■ **BRIEF**: Transcribe word for word the lines below from the line with "do MY21 (2020)." through the line with "estado do condutor, de", ends included.

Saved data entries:

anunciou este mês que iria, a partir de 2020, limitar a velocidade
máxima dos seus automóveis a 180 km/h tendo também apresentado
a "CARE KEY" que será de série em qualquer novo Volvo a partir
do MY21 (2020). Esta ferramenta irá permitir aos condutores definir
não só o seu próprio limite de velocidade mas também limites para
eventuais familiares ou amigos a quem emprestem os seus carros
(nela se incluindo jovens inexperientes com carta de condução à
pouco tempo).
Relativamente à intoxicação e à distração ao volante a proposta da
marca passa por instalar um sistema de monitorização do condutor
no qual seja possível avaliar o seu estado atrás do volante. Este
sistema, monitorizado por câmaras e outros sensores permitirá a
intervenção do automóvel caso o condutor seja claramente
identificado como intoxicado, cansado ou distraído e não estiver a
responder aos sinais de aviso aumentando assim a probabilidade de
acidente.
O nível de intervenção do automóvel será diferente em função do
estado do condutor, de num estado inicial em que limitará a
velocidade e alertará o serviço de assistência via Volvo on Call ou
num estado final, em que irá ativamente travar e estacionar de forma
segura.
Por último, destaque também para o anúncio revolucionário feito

==

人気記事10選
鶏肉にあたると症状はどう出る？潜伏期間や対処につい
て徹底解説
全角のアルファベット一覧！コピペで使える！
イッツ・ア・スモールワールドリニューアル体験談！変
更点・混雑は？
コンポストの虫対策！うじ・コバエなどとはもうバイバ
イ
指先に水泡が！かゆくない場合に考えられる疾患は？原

* * *

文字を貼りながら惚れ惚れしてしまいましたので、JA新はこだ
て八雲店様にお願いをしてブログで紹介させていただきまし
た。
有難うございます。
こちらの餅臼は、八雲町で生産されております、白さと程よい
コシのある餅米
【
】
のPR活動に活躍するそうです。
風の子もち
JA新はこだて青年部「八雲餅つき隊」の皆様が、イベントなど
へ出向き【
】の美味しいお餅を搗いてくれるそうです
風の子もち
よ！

■ **RESULT OF THE TASK**:
do MY21 (2020). Esta ferramenta irá permitir aos condutores definir
não só o seu próprio limite de velocidade mas também limites para
eventuais familiares ou amigos a quem emprestem os seus carros
(nela se incluindo jovens inexperientes com carta de condução à
pouco tempo).
Relativamente à intoxicação e à distração ao volante a proposta da
marca passa por instalar um sistema de monitorização do condutor
no qual seja possível avaliar o seu estado atrás do volante. Este
sistema, monitorizado por câmaras e outros sensores permitirá a
intervenção do automóvel caso o condutor seja claramente
identificado como intoxicado, cansado ou distraído e não estiver a
responder aos sinais de aviso aumentando assim a probabilidade de
acidente.
O nível de intervenção do automóvel será diferente em função do
estado do condutor, de num estado inicial em que limitará a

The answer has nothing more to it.